**Try it**
Scan the listing for the word "administrator", and copy out each line where it is found.

**Data**
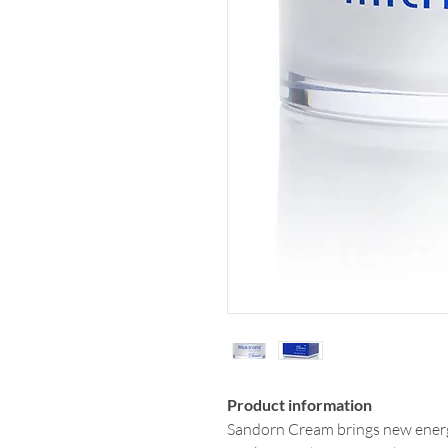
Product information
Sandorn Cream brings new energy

* * *

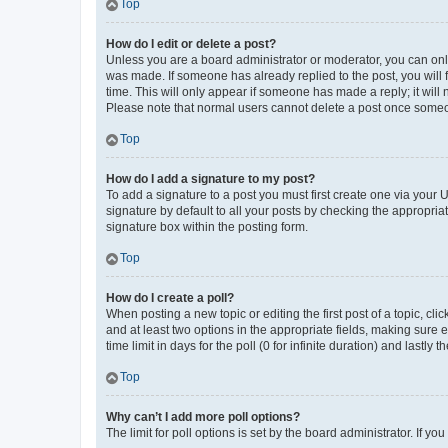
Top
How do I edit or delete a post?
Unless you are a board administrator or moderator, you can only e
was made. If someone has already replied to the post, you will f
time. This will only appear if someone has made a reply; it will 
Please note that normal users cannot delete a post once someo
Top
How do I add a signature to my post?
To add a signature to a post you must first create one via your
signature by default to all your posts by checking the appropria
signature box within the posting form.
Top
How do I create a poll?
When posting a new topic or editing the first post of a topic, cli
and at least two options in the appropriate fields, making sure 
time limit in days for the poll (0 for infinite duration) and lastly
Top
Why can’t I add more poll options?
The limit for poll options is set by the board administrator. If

**Solved problem**
Unless you are a board administrator or moderator, you can only e
The limit for poll options is set by the board administrator. If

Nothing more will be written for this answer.